It is a commit type object, the main attributes are the tree object it points to, its parent commit (if it is the first commit, then 0000000...), author and commit information.

So what is the commit object? What is the tree object it points to? What is the difference with the blob object we manually created before? Next, let's talk about Git storage objects.

Git storage objects

In the Git world, there are four types of storage objects: file (blob), tree (tree), commit (commit), tag (tag), here we mainly discuss the first three types, because these three are the most Basic Git metadata, and the tag object is just a Tag that contains additional attribute information, that is, an annotated tag, so I won’t introduce too much here.

Introduction to lightweight and annotated tags:
https://git-scm.com/book/zh/v2 ... %25BE

Blob object

When introducing the essence of Git, in order to demonstrate that Git is a KV database based on content addressing, we inserted the content of a file into the Git repository:

➜  Zoker git:(master) ✗ cat testfile

Hello Git

➜  Zoker git:(master) ✗ git hash-object testfile -w

9f4d96d5b00d98959ea9960f069585ce42b1349a

The
Git object whose Key is 9f4d96d5b00d98959ea9960f069585ce42b1349a is actually a Blob object. It stores the value of the testfile file. We can use the cat-file command to view it:

➜  Zoker git:(master) ✗ git cat-file -p 9f4d96d5b00d98959ea9960f069585ce42b1349a

Hello Git

Every time we modify a file, Git will save a complete snapshot of the file instead of recording the differences, so if we modify the content of the testfile file and save it to the Git repository again, Git will generate it based on the current latest content Its Key, it should be noted that when the content does not change, its Key value is fixed. After all, as we said before, Git is a KV database based on content addressing.

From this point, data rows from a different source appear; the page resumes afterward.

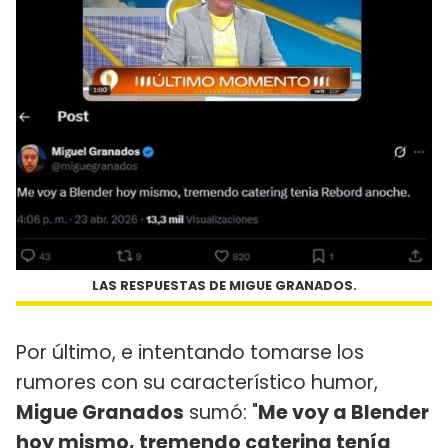
LAS RESPUESTAS DE MIGUE GRANADOS.
Por último, e intentando tomarse los
rumores con su característico humor,
Migue Granados
sumó: "
Me voy a Blender
hoy mismo, tremendo catering tenía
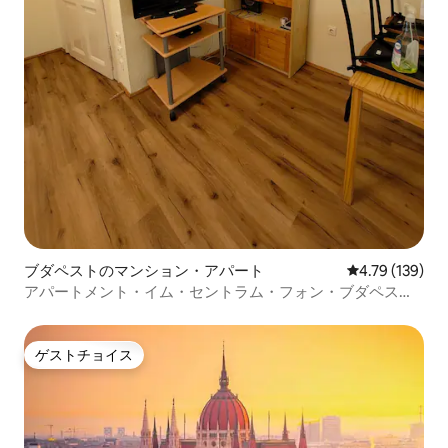
ブダペストのマンション・アパート
レビュー139件
4.79 (139)
アパートメント・イム・セントラム・フォン・ブダペスト/
ブダペスト市
ゲストチョイス
ゲストチョイス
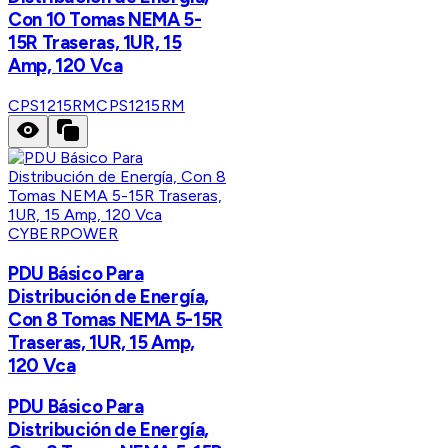
Con 10 Tomas NEMA 5-
15R Traseras, 1UR, 15
Amp, 120 Vca
CPS1215RM
CPS1215RM
CYBERPOWER
PDU Básico Para
Distribución de Energía,
Con 8 Tomas NEMA 5-15R
Traseras, 1UR, 15 Amp,
120 Vca
PDU Básico Para
Distribución de Energía,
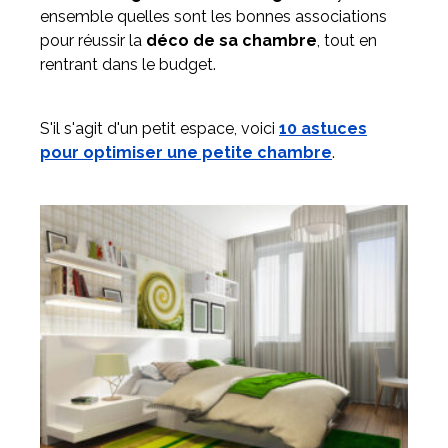
ensemble quelles sont les bonnes associations
pour réussir la
déco de sa chambre
, tout en
rentrant dans le budget.
S'il s'agit d'un petit espace, voici
10 astuces
pour optimiser une petite chambre
.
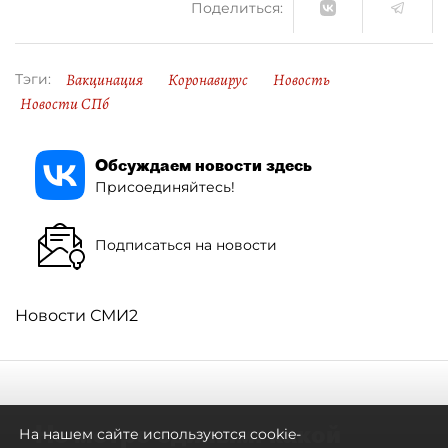
Поделиться:
Вакцинация
Коронавирус
Новость
Тэги:
Новости СПб
Обсуждаем новости здесь
Присоединяйтесь!
Подписаться на новости
Новости СМИ2
Не метро единым: какой
На нашем сайте используются cookie-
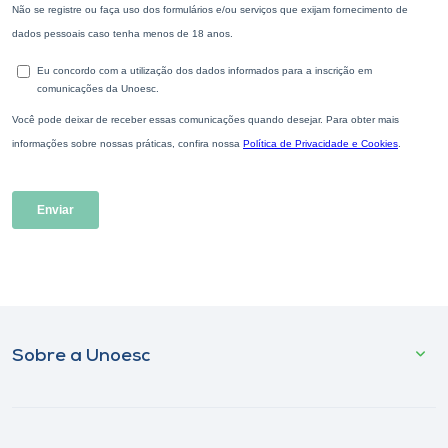
Sobre a Unoesc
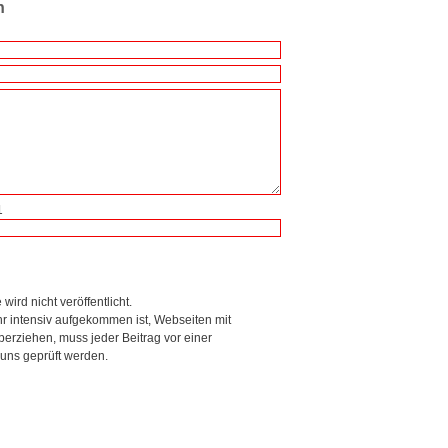
n
1
wird nicht veröffentlicht.
r intensiv aufgekommen ist, Webseiten mit
rziehen, muss jeder Beitrag vor einer
 uns geprüft werden.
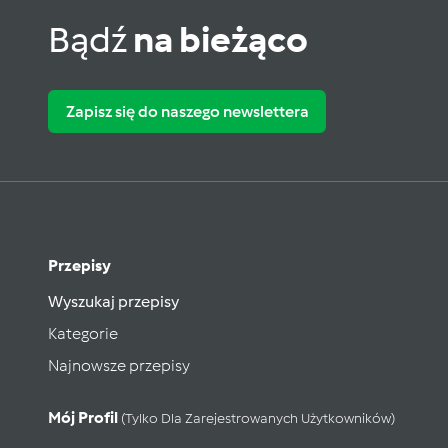
Bądź
na bieżąco
Zapisz się do naszego newslettera
Przepisy
Wyszukaj przepisy
Kategorie
Najnowsze przepisy
Mój Profil
(tylko Dla Zarejestrowanych Użytkowników)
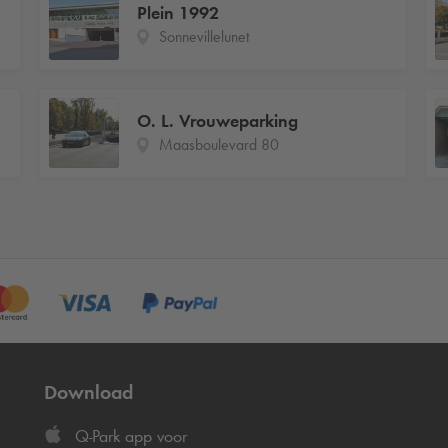
Plein 1992
Sonnevillelunet
O. L. Vrouweparking
Maasboulevard 80
Download
Q-Park
app voor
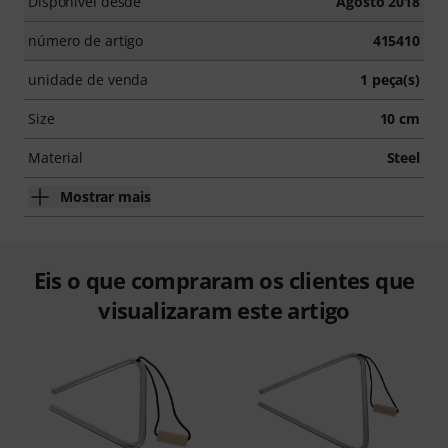
Disponível desde
Agosto 2018
número de artigo
415410
unidade de venda
1 peça(s)
Size
10 cm
Material
Steel
Mostrar mais
Eis o que compraram os clientes que
visualizaram este artigo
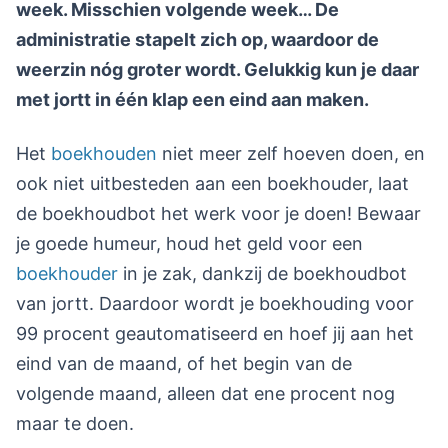
week. Misschien volgende week… De
administratie stapelt zich op, waardoor de
weerzin nóg groter wordt. Gelukkig kun je daar
met jortt in één klap een eind aan maken.
Het
boekhouden
niet meer zelf hoeven doen, en
ook niet uitbesteden aan een boekhouder, laat
de boekhoudbot het werk voor je doen! Bewaar
je goede humeur, houd het geld voor een
boekhouder
in je zak, dankzij de boekhoudbot
van jortt. Daardoor wordt je boekhouding voor
99 procent geautomatiseerd en hoef jij aan het
eind van de maand, of het begin van de
volgende maand, alleen dat ene procent nog
maar te doen.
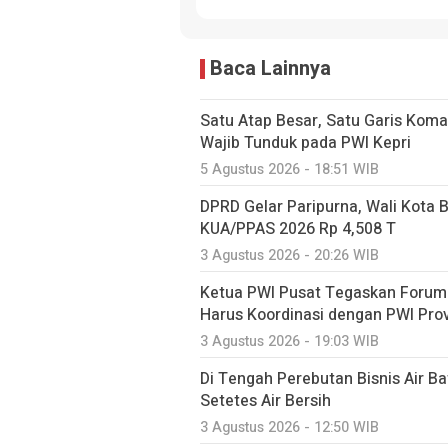
Baca Lainnya
Satu Atap Besar, Satu Garis Kom
Wajib Tunduk pada PWI Kepri
5 Agustus 2026 - 18:51 WIB
DPRD Gelar Paripurna, Wali Kota
KUA/PPAS 2026 Rp 4,508 T
3 Agustus 2026 - 20:26 WIB
Ketua PWI Pusat Tegaskan Forum
Harus Koordinasi dengan PWI Prov
3 Agustus 2026 - 19:03 WIB
Di Tengah Perebutan Bisnis Air B
Setetes Air Bersih
3 Agustus 2026 - 12:50 WIB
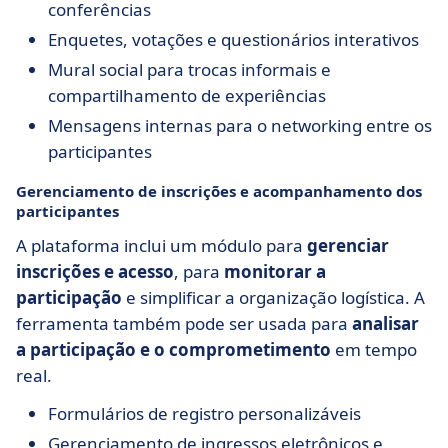
conferências
Enquetes, votações e questionários interativos
Mural social para trocas informais e
compartilhamento de experiências
Mensagens internas para o networking entre os
participantes
Gerenciamento de inscrições e acompanhamento dos
participantes
A plataforma inclui um módulo para
gerenciar
inscrições e acesso
, para
monitorar a
participação
e simplificar a organização logística. A
ferramenta também pode ser usada para
analisar
a participação e o comprometimento
em tempo
real.
Formulários de registro personalizáveis
Gerenciamento de ingressos eletrônicos e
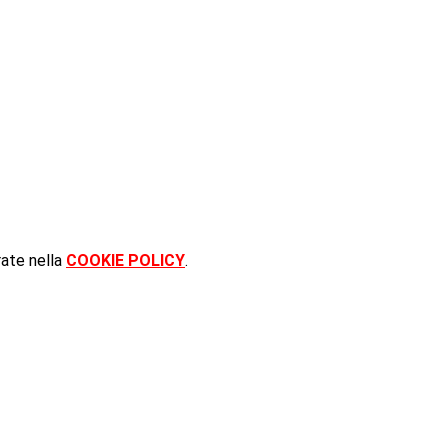
rate nella
COOKIE POLICY
.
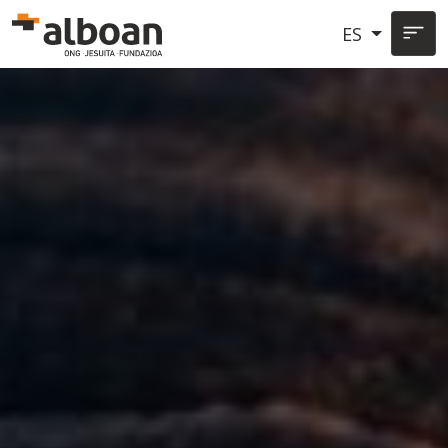
Pasar al contenido principal
ES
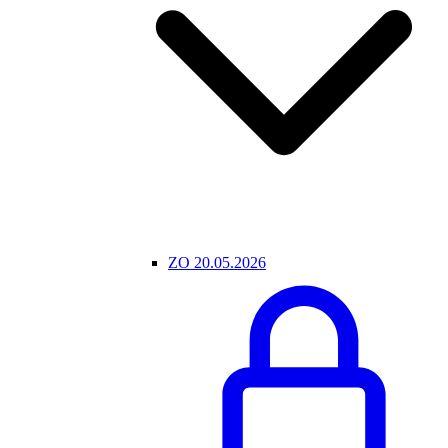
ZO 20.05.2026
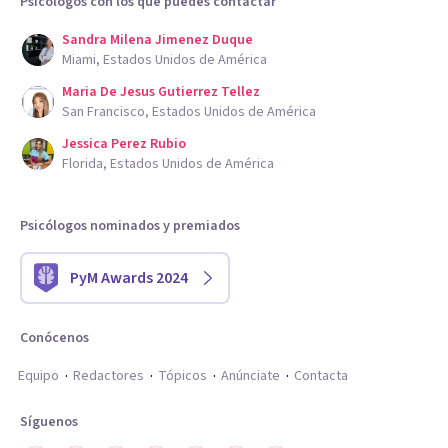
Psicólogos con los que puedes contactar
Sandra Milena Jimenez Duque
Miami, Estados Unidos de América
Maria De Jesus Gutierrez Tellez
San Francisco, Estados Unidos de América
Jessica Perez Rubio
Florida, Estados Unidos de América
Psicólogos nominados y premiados
PyM Awards 2024
Conócenos
Equipo
Redactores
Tópicos
Anúnciate
Contacta
Síguenos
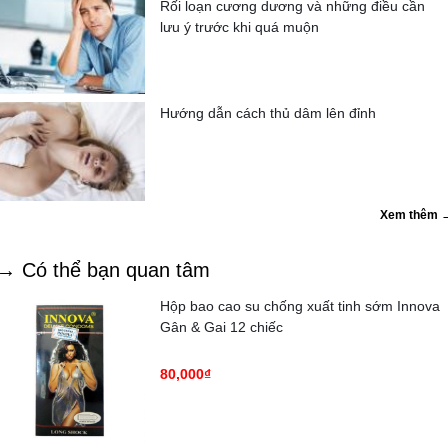
Rối loạn cương dương và những điều cần
lưu ý trước khi quá muộn
Hướng dẫn cách thủ dâm lên đỉnh
Xem thêm 
→ Có thể bạn quan tâm
Hộp bao cao su chống xuất tinh sớm Innova
Gân & Gai 12 chiếc
80,000₫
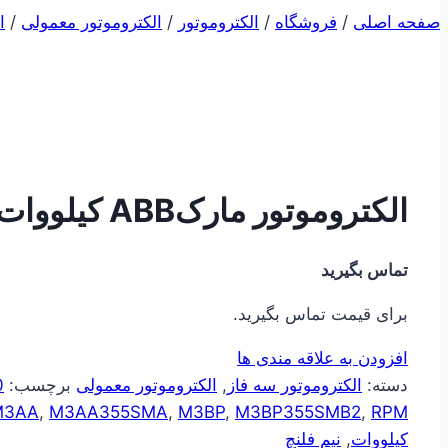
صفحه اصلی
/
فروشگاه
/
الکتروموتور
/
الکتروموتور معمولی
/
ا
الکتروموتور مارکABB کیلووات ۳۵۵
تماس بگیرید
برای قیمت تماس بگیرید.
افزودن به علاقه مندی ها
دسته:
الکتروموتور سه فاز
,
الکتروموتور معمولی
برچسب:
0
M3AA
,
M3AA355SMA
,
M3BP
,
M3BP355SMB2
,
RPM
کیلووات
,
نیم فلنچ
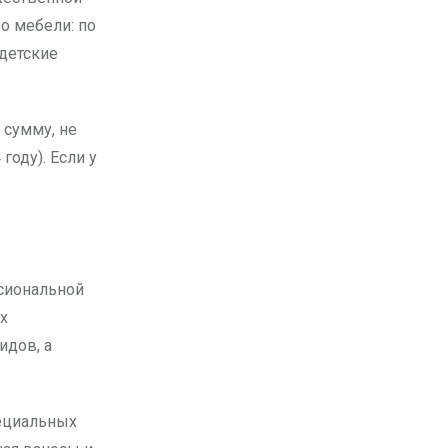
о мебели: по
 детские
 сумму, не
оду). Если у
ссиональной
х
идов, а
пециальных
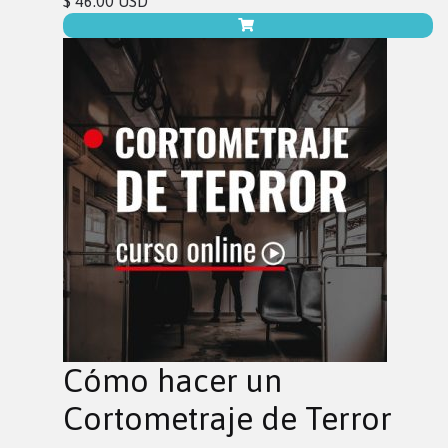
$ 46.00 USD
Cómo hacer un
Cortometraje de Terror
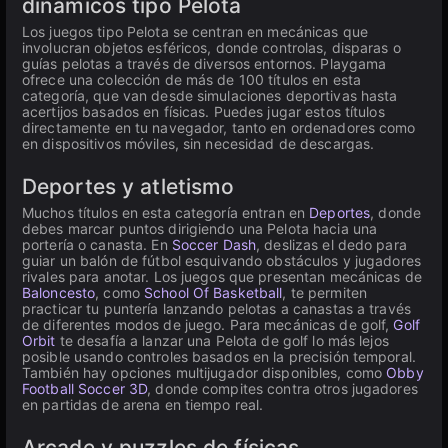
dinámicos tipo Pelota
Los juegos tipo Pelota se centran en mecánicas que
involucran objetos esféricos, donde controlas, disparas o
guías pelotas a través de diversos entornos. Playgama
ofrece una colección de más de 100 títulos en esta
categoría, que van desde simulaciones deportivas hasta
acertijos basados en físicas. Puedes jugar estos títulos
directamente en tu navegador, tanto en ordenadores como
en dispositivos móviles, sin necesidad de descargas.
Deportes y atletismo
Muchos títulos en esta categoría entran en
Deportes
, donde
debes marcar puntos dirigiendo una Pelota hacia una
portería o canasta. En
Soccer Dash
, deslizas el dedo para
guiar un balón de fútbol esquivando obstáculos y jugadores
rivales para anotar. Los juegos que presentan mecánicas de
Baloncesto
, como
School Of Basketball
, te permiten
practicar tu puntería lanzando pelotas a canastas a través
de diferentes modos de juego. Para mecánicas de golf,
Golf
Orbit
te desafía a lanzar una Pelota de golf lo más lejos
posible usando controles basados en la precisión temporal.
También hay opciones multijugador disponibles, como
Obby
Football Soccer 3D
, donde compites contra otros jugadores
en partidas de arena en tiempo real.
Arcade y puzzles de físicas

In addition, the Blob object here stores text content, it can also be binary content, but it is not recommended to use Git to manage the version of the binary file. The most common problem encountered by our Gitee platform in the daily operation process is that the user warehouse is too large. This situation is generally caused by the user submitting a large binary file, because each file change is recorded as a snapshot, so this binary file If changes are frequent, the space it takes up is doubled. And for text content blobs, Git will only save the file differences between the two submissions during the GC process, which can save space, but for binary content blobs, it cannot be handled like text content blobs. , So try not to store frequently changing binary content in the Git repository. You can use LFS to store it. If a large number of binary files already exist, you can use filter-branch to lose weight. New colleagues will definitely appreciate you when they clone the warehouse for the first time.

The use of LFS:
https://gitee.com/help/articles/4235, the slimming of the big warehouse: https://gitee.com/help/articles/4232, the filter-branch: https://github.com/git /git/blo ... h.txt

Do you think something is wrong when you get here? That's right, this Blob object only stores the content of this file, but does not record the file name, so how do we know which file this content belongs to? The answer is another important object of Git: the Tree object.

Tree object

In Git, the main function of the Tree object is to organize multiple Blobs or child Tree objects together, and all content is stored by Tree and Blob type objects. A Tree object contains one or more Tree Entry (tree object records), and each tree object record contains a pointer to the Blob or sub-Tree SHA value, as well as their corresponding file names and other information, which can be understood in fact In order to index the relationship between inode and block in the file system, if a Tree object is shown, as shown in the figure below:

Talk about Git storage principle and related implementation

 

The directory structure corresponding to this Tree object is as follows:

.

├── LICENSE

├── readme.md

└── src

├── libssl.so

└── logo.png

In this way, we can store the contents of our warehouse in a structured manner like the way of organizing directories under Linux, regard Tree as a directory structure, and Blob as specific file content.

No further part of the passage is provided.